JACKSONVILLE, Fla. – It may be the NFL’s greatest unsolved mystery. How do you defend Rob Gronkowski?

“Damn,” says Jaguars defensive lineman Marcell Dareus. “That’s a good question.”

Asked the same question on Monday – how do you defend Gronk in Sunday’s AFC championship – Jags coach Doug Marrone said, “I’m not sure you can.”

Dareus breaks the Pats tight end down this way: “He can be X. He can be Y. He can be slot. He can be tight end. He can be blocking tight end. Just so dynamic.”

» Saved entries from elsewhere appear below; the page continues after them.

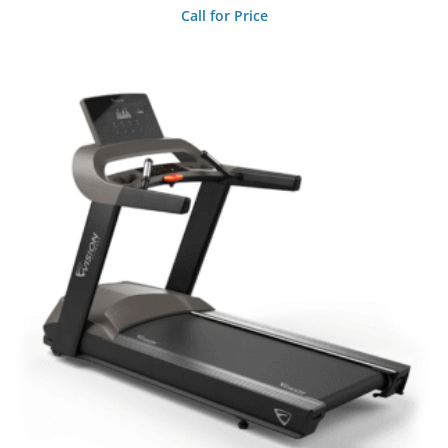
Call for Price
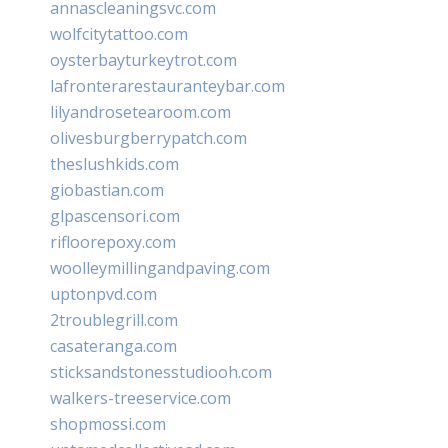
annascleaningsvc.com
wolfcitytattoo.com
oysterbayturkeytrot.com
lafronterarestauranteybar.com
lilyandrosetearoom.com
olivesburgberrypatch.com
theslushkids.com
giobastian.com
glpascensori.com
rifloorepoxy.com
woolleymillingandpaving.com
uptonpvd.com
2troublegrill.com
casateranga.com
sticksandstonesstudiooh.com
walkers-treeservice.com
shopmossi.com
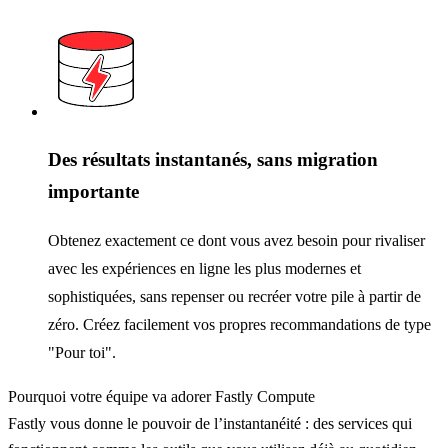
Des résultats instantanés, sans migration
importante
Obtenez exactement ce dont vous avez besoin pour rivaliser
avec les expériences en ligne les plus modernes et
sophistiquées, sans repenser ou recréer votre pile à partir de
zéro. Créez facilement vos propres recommandations de type
"Pour toi".
Pourquoi votre équipe va adorer Fastly Compute
Fastly vous donne le pouvoir de l’instantanéité : des services qui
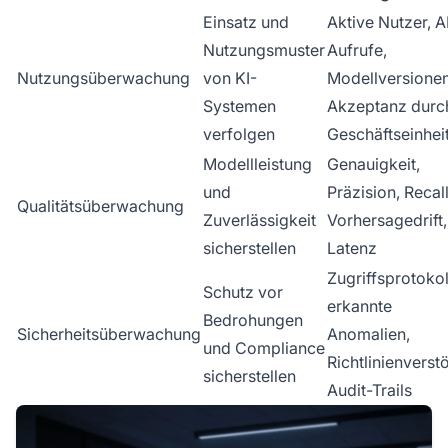
Einsatz und
Aktive Nutzer, A
Nutzungsmuster
Aufrufe,
Nutzungsüberwachung
von KI-
Modellversionen
Systemen
Akzeptanz durc
verfolgen
Geschäftseinhei
Modellleistung
Genauigkeit,
und
Präzision, Recall
Qualitätsüberwachung
Zuverlässigkeit
Vorhersagedrift,
sicherstellen
Latenz
Zugriffsprotokol
Schutz vor
erkannte
Bedrohungen
Sicherheitsüberwachung
Anomalien,
und Compliance
Richtlinienverst
sicherstellen
Audit-Trails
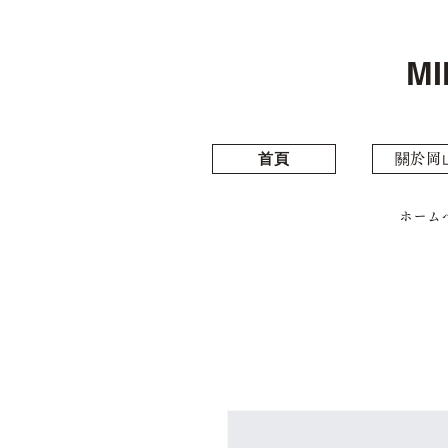
MI
⾸⾴
關於岡
ホーム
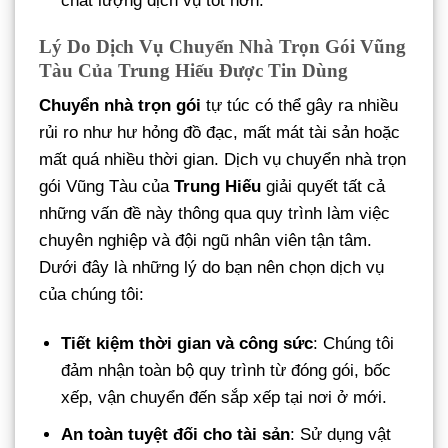
chất lượng dịch vụ tốt hơn.
Lý Do Dịch Vụ Chuyển Nhà Trọn Gói Vũng
Tàu Của Trung Hiếu Được Tin Dùng
Chuyển nhà trọn gói
tự túc có thể gây ra nhiều
rủi ro như hư hỏng đồ đạc, mất mát tài sản hoặc
mất quá nhiều thời gian. Dịch vụ chuyển nhà trọn
gói Vũng Tàu của
Trung Hiếu
giải quyết tất cả
những vấn đề này thông qua quy trình làm việc
chuyên nghiệp và đội ngũ nhân viên tận tâm.
Dưới đây là những lý do bạn nên chọn dịch vụ
của chúng tôi:
Tiết kiệm thời gian và công sức
: Chúng tôi
đảm nhận toàn bộ quy trình từ đóng gói, bốc
xếp, vận chuyển đến sắp xếp tại nơi ở mới.
An toàn tuyệt đối cho tài sản
: Sử dụng vật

Rob Gronkowski caught six passes for 81 yards and a touchdown last week against the Titans. (AP)
Rob Gronkowski caught six passes for 81 yards and a touchdown last week against the Titans. (AP)

So, how to defend him?

“Best way is to have a big cover linebacker who can run,” Dareus said. “In Buffalo we had Manny Lawson. He did a pretty good job. That’s the only thing I can say.”

Manny Lawson is 6-foot-5 and years ago once ran a 4.43 at the scouting combine. Do the Jags have anyone like that?

“Not as big as Manny Lawson,” Dareus said. “Our guys can cover pretty well. It’s just … He’s a big dude. Simple as that.”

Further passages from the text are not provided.